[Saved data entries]
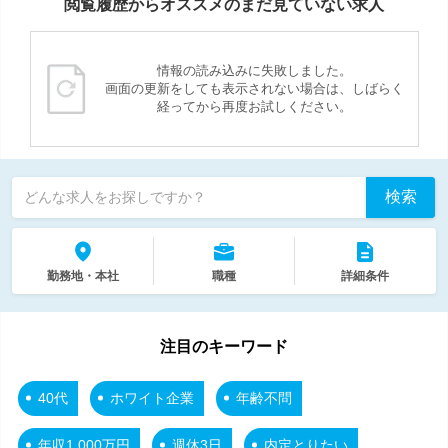
閲覧履歴からオススメのまだ見ていない求人
情報の読み込みに失敗しました。
画面の更新をしても表示されない場合は、しばらく
経ってから再度お試しください。
検索
どんな求人をお探しですか？
勤務地・本社
職種
詳細条件
注目のキーワード
40代
ホワイト企業
年齢不問
年収1,000万円
週休3日
内定とりたい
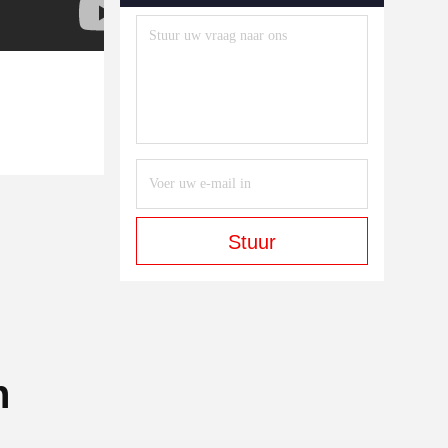
Stuur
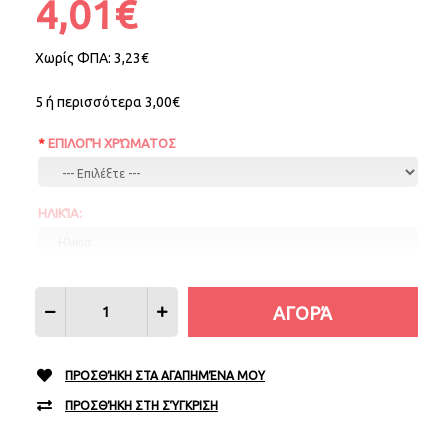
4,01€
Χωρίς ΦΠΑ:
3,23€
5 ή περισσότερα 3,00€
ΕΠΙΛΟΓΉ ΧΡΏΜΑΤΟΣ
ΗΛΙΚΊΑ:
ΠΡΟΣΘΉΚΗ ΣΤΑ ΑΓΑΠΗΜΈΝΑ ΜΟΥ
ΠΡΟΣΘΉΚΗ ΣΤΗ ΣΎΓΚΡΙΣΗ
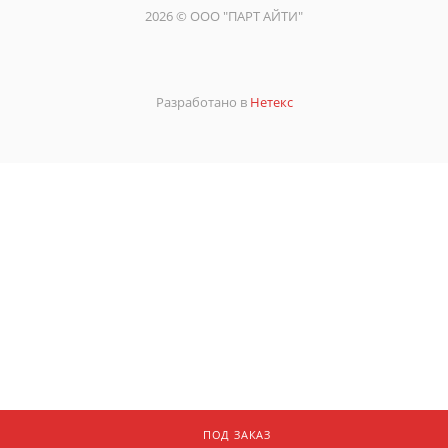
2026 © ООО "ПАРТ АЙТИ"
Разработано в
Нетекс
ПОД ЗАКАЗ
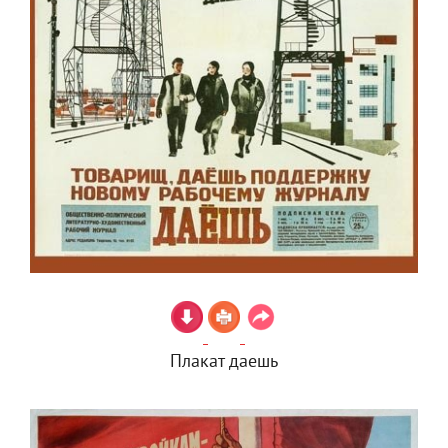
Плакат даешь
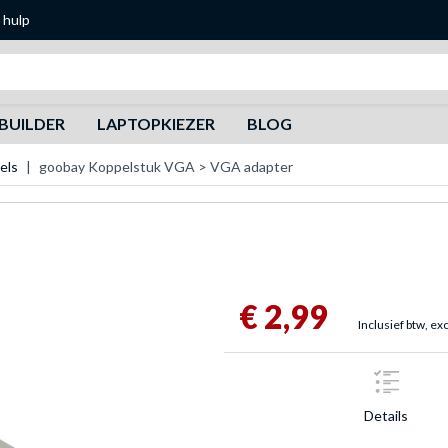
 hulp
Zoeken
BUILDER
LAPTOPKIEZER
BLOG
els
goobay Koppelstuk VGA > VGA adapter
€ 2,99
Inclusief btw, ex
Details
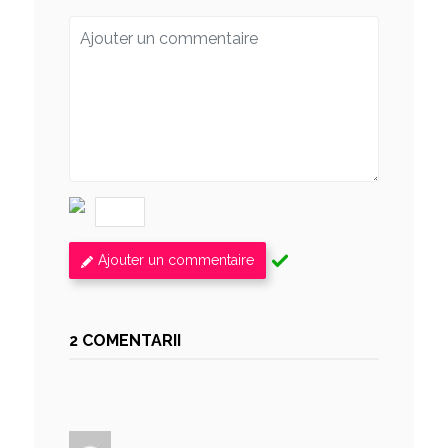
Ajouter un commentaire
2 COMENTARII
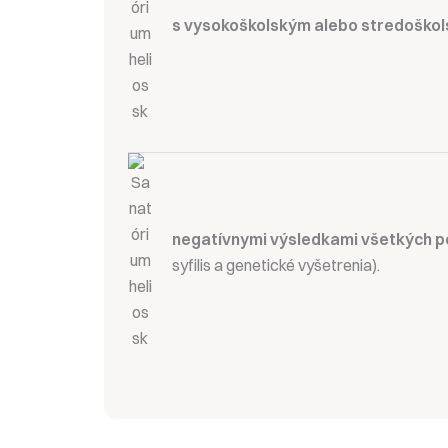
s vysokoškolským alebo stredoškol
negatívnymi výsledkami všetkých p
syfilis a genetické vyšetrenia).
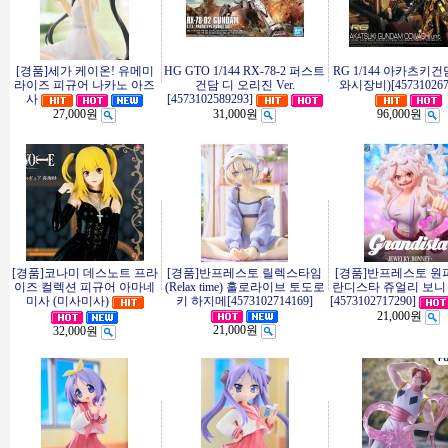
[경품]세가 케이온! 유메미
HG GTO 1/144 RX-78-2 퍼스트
RG 1/144 아카츠키
라이즈 피규어 나카노 아즈
건담 디 오리진 Ver.
와시장비)[457310267
사
[4573102589293]
27,000원
31,000원
96,000원
[경품]코나미 데스노트 프라
[경품]반프레스토 릴렉스타임
[경품]반프레스토 원
이즈 컬렉션 피규어 아마네
(Relax time) 홀로라이브 토도로
란디스타 쥬얼리 보니
미사 (미사미사)
키 하지메[4573102714169]
[4573102717290]
21,000원
21,000원
32,000원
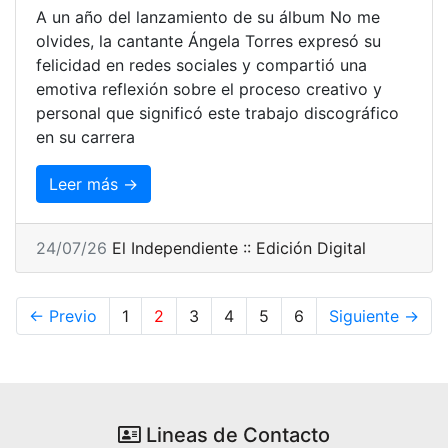
A un año del lanzamiento de su álbum No me
olvides, la cantante Ángela Torres expresó su
felicidad en redes sociales y compartió una
emotiva reflexión sobre el proceso creativo y
personal que significó este trabajo discográfico
en su carrera
Leer más →
24/07/26
El Independiente :: Edición Digital
← Previo
1
2
3
4
5
6
Siguiente →
Lineas de Contacto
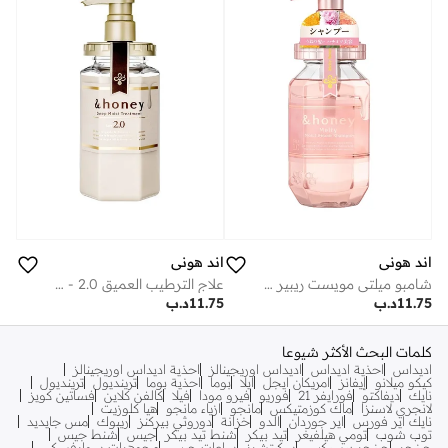
اند هوني
اند هوني
شامبو ميلتي مويست ريبير 1.0 - 440 مل
علاج الترطيب العميق 2.0 - 445 غرام
11.75
د.ب
11.75
د.ب
كلمات البحث الأكثر شيوعا
اديداس
احذية اديداس
اديداس اوريجينالز
احذية اديداس اوريجينالز
كيكو ميلانو
إيفانز
امريكان ايجل
ايلا
بوما
احذية بوما
ترينديول
ترينديول
نايك
ديفاكتو
فورايفر 21
فوريو
فيرو مودا
فيلا
كالفن كلاين
فساتين كويز
لانجري لاسنزا
ماك كوزمتيكس
مانجو
ازياء مانجو
هيا كلوزيت
نايك اير فورس
اير جوردان
الدو
خزانة
دوروثي بيركنز
ريبوك
مس جايديد
توب شوب
تومي هيلفيغر
تيد بيكر
شنط تيد بيكر
جيس
شنط جيس
جينجر
جينجر بيسيكس
سكيتشرز
ساعات جيس
مجوهرات سوارفسكي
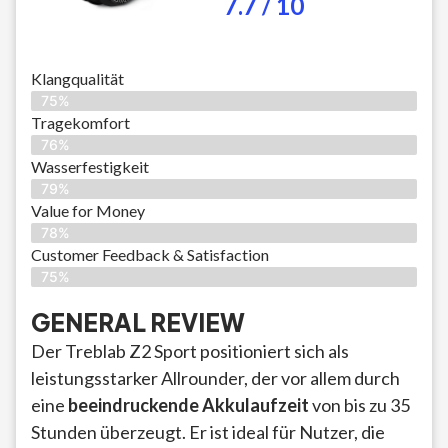
7.7 / 10
Klangqualität
75%
Tragekomfort
76%
Wasserfestigkeit
79%
Value for Money
78%
Customer Feedback & Satisfaction​
75%
GENERAL REVIEW
Der Treblab Z2 Sport positioniert sich als
leistungsstarker Allrounder, der vor allem durch
eine
beeindruckende Akkulaufzeit
von bis zu 35
Stunden überzeugt. Er ist ideal für Nutzer, die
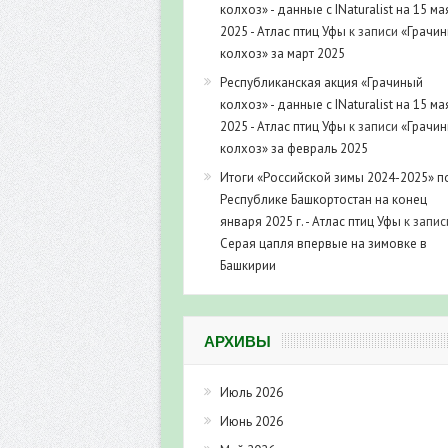
колхоз» - данные с INaturalist на 15 ма
2025 - Атлас птиц Уфы
к записи
«Грачи
колхоз» за март 2025
Республиканская акция «Грачиный
колхоз» - данные с INaturalist на 15 ма
2025 - Атлас птиц Уфы
к записи
«Грачи
колхоз» за февраль 2025
Итоги «Российской зимы 2024-2025» п
Республике Башкортостан на конец
января 2025 г. - Атлас птиц Уфы
к запис
Серая цапля впервые на зимовке в
Башкирии
АРХИВЫ
Июль 2026
Июнь 2026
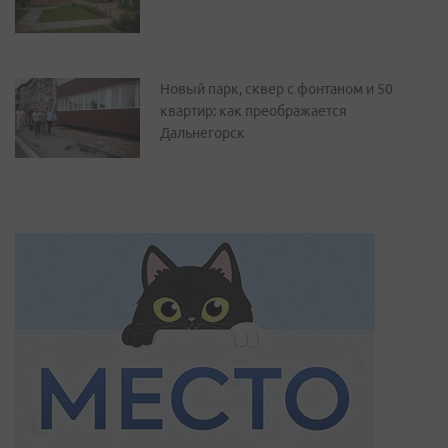
Новый парк, сквер с фонтаном и 50
квартир: как преображается
Дальнегорск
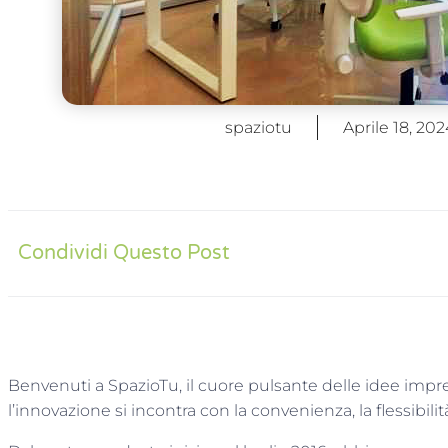
spaziotu
Aprile 18, 202
Condividi Questo Post
Benvenuti a SpazioTu, il cuore pulsante delle idee impren
l’innovazione si incontra con la convenienza, la flessibilit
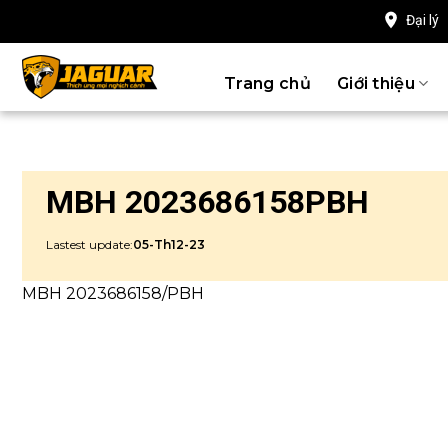
Chuyển
Đại lý
đến
nội
Trang chủ
Giới thiệu
dung
MBH 2023686158PBH
Lastest update:
05-Th12-23
MBH 2023686158/PBH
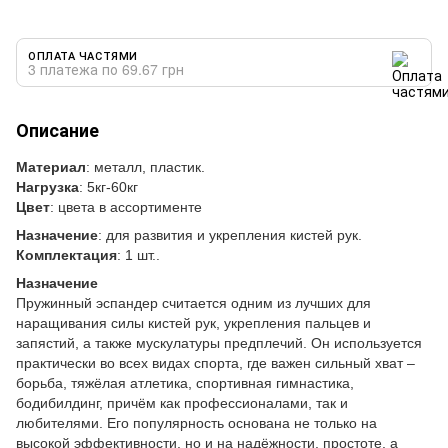
ОПЛАТА ЧАСТЯМИ
3 платежа по 69.67 грн
Описание
Материал
: металл, пластик.
Нагрузка
: 5кг-60кг
Цвет
: цвета в ассортименте
Назначение
: для развития и укрепления кистей рук.
Комплектация
: 1 шт..
Назначение
Пружинный эспандер считается одним из лучших для
наращивания силы кистей рук, укрепления пальцев и
запястий, а также мускулатуры предплечий. Он используется
практически во всех видах спорта, где важен сильный хват –
борьба, тяжёлая атлетика, спортивная гимнастика,
бодибилдинг, причём как профессионалами, так и
любителями. Его популярность основана не только на
высокой эффективности, но и на надёжности, простоте, а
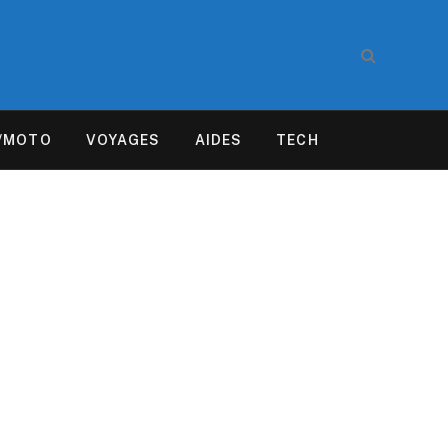
/MOTO
VOYAGES
AIDES
TECH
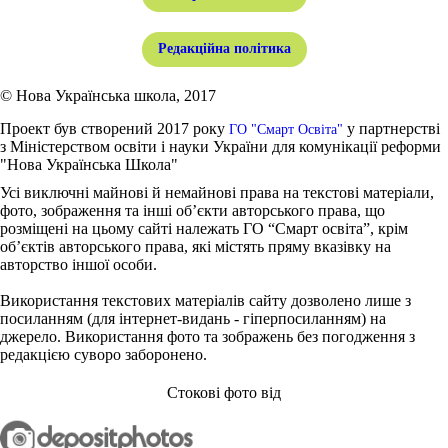
Редакційна політика
© Нова Українська школа, 2017
Проект був створений 2017 року
у партнерстві
ГО "Смарт Освіта"
з Міністерством освіти і науки України для комунікації реформи
"Нова Українська Школа"
Усі виключні майнові й немайнові права на текстові матеріали,
фото, зображення та інші об’єкти авторського права, що
розміщені на цьому сайті належать ГО “Смарт освіта”, крім
об’єктів авторського права, які містять пряму вказівку на
авторство іншої особи.
Використання текстових матеріалів сайту дозволено лише з
посиланням (для інтернет-видань - гіперпосиланням) на
джерело. Використання фото та зображень без погодження з
редакцією суворо заборонено.
Стокові фото від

* [TASK ITEM]: Output the entries above exactly, without their pictures.

* [RESPONSE AREA]:
閲覧履歴からオススメのまだ見ていない求人
情報の読み込みに失敗しました。
画面の更新をしても表示されない場合は、しばらく
経ってから再度お試しください。
検索
どんな求人をお探しですか？
勤務地・本社
職種
詳細条件
注目のキーワード
40代
ホワイト企業
年齢不問
年収1,000万円
週休3日
内定とりたい
Stuur
4,01€
Χωρίς ΦΠΑ:
3,23€
5 ή περισσότερα 3,00€
ΕΠΙΛΟΓΉ ΧΡΏΜΑΤΟΣ
ΗΛΙΚΊΑ:
ΠΡΟΣΘΉΚΗ ΣΤΑ ΑΓΑΠΗΜΈΝΑ ΜΟΥ
ΠΡΟΣΘΉΚΗ ΣΤΗ ΣΎΓΚΡΙΣΗ
2026 © ООО "ПАРТ АЙТИ"
Разработано в
Нетекс
ПОД ЗАКАЗ
Плакат даешь
 hulp
Zoeken
BUILDER
LAPTOPKIEZER
BLOG
els
goobay Koppelstuk VGA > VGA adapter
€ 2,99
Inclusief btw, ex
Details
Ajouter un commentaire
2 COMENTARII
s vysokoškolským alebo stredoškol
negatívnymi výsledkami všetkých p
syfilis a genetické vyšetrenia).
[경품]세가 케이온! 유메미
HG GTO 1/144 RX-78-2 퍼스트
RG 1/144 아카츠키
라이즈 피규어 나카노 아즈
건담 디 오리진 Ver.
와시장비)[457310267
사
[4573102589293]
27,000원
31,000원
96,000원
[경품]코나미 데스노트 프라
[경품]반프레스토 릴렉스타임
[경품]반프레스토 원
이즈 컬렉션 피규어 아마네
(Relax time) 홀로라이브 토도로
란디스타 쥬얼리 보니
미사 (미사미사)
키 하지메[4573102714169]
[4573102717290]
21,000원
21,000원
32,000원
A un año del lanzamiento de su álbum No me
olvides, la cantante Ángela Torres expresó su
felicidad en redes sociales y compartió una
emotiva reflexión sobre el proceso creativo y
personal que significó este trabajo discográfico
en su carrera
Leer más →
24/07/26
El Independiente :: Edición Digital
← Previo
1
2
3
4
5
6
Siguiente →
Lineas de Contacto
اند هوني
اند هوني
شامبو ميلتي مويست ريبير 1.0 - 440 مل
علاج الترطيب العميق 2.0 - 445 غرام
11.75
د.ب
11.75
د.ب
كلمات البحث الأكثر شيوعا
اديداس
احذية اديداس
اديداس اوريجينالز
احذية اديداس اوريجينالز
كيكو ميلانو
إيفانز
امريكان ايجل
ايلا
بوما
احذية بوما
ترينديول
ترينديول
نايك
ديفاكتو
فورايفر 21
فوريو
فيرو مودا
فيلا
كالفن كلاين
فساتين كويز
لانجري لاسنزا
ماك كوزمتيكس
مانجو
ازياء مانجو
هيا كلوزيت
نايك اير فورس
اير جوردان
الدو
خزانة
دوروثي بيركنز
ريبوك
مس جايديد
توب شوب
تومي هيلفيغر
تيد بيكر
شنط تيد بيكر
جيس
شنط جيس
جينجر
جينجر بيسيكس
سكيتشرز
ساعات جيس
مجوهرات سوارفسكي
7.7 / 10
Klangqualität
75%
Tragekomfort
76%
Wasserfestigkeit
79%
Value for Money
78%
Customer Feedback & Satisfaction​
75%
GENERAL REVIEW
Der Treblab Z2 Sport positioniert sich als
leistungsstarker Allrounder, der vor allem durch
eine
beeindruckende Akkulaufzeit
von bis zu 35
Stunden überzeugt. Er ist ideal für Nutzer, die
колхоз» - данные с INaturalist на 15 ма
2025 - Атлас птиц Уфы
к записи
«Грачи
колхоз» за март 2025
Республиканская акция «Грачиный
колхоз» - данные с INaturalist на 15 ма
2025 - Атлас птиц Уфы
к записи
«Грачи
колхоз» за февраль 2025
Итоги «Российской зимы 2024-2025» п
Республике Башкортостан на конец
января 2025 г. - Атлас птиц Уфы
к запис
Серая цапля впервые на зимовке в
Башкирии
АРХИВЫ
Июль 2026
Июнь 2026
Новый парк, сквер с фонтаном и 50
квартир: как преображается
Дальнегорск
spaziotu
Aprile 18, 202
Condividi Questo Post
Benvenuti a SpazioTu, il cuore pulsante delle idee impren
l’innovazione si incontra con la convenienza, la flessibilit
Chuyển
Đại lý
đến
nội
Trang chủ
Giới thiệu
dung
MBH 2023686158PBH
Lastest update:
05-Th12-23
MBH 2023686158/PBH
ОПЛАТА ЧАСТЯМИ
3 платежа по 69.67 грн
Описание
Материал
: металл, пластик.
Нагрузка
: 5кг-60кг
Цвет
: цвета в ассортименте
Назначение
: для развития и укрепления кистей рук.
Комплектация
: 1 шт..
Назначение
Пружинный эспандер считается одним из лучших для
наращивания силы кистей рук, укрепления пальцев и
запястий, а также мускулатуры предплечий. Он используется
практически во всех видах спорта, где важен сильный хват –
борьба, тяжёлая атлетика, спортивная гимнастика,
бодибилдинг, причём как профессионалами, так и
любителями. Его популярность основана не только на
высокой эффективности, но и на надёжности, простоте, а
/MOTO
VOYAGES
AIDES
TECH
Редакційна політика
© Нова Українська школа, 2017
Проект був створений 2017 року
у партнерстві
ГО "Смарт Освіта"
з Міністерством освіти і науки України для комунікації реформи
"Нова Українська Школа"
Усі виключні майнові й немайнові права на текстові матеріали,
фото, зображення та інші об’єкти авторського права, що
розміщені на цьому сайті належать ГО “Смарт освіта”, крім
об’єктів авторського права, які містять пряму вказівку на
авторство іншої особи.
Використання текстових матеріалів сайту дозволено лише з
посиланням (для інтернет-видань - гіперпосиланням) на
джерело. Використання фото та зображень без погодження з
редакцією суворо заборонено.
Стокові фото від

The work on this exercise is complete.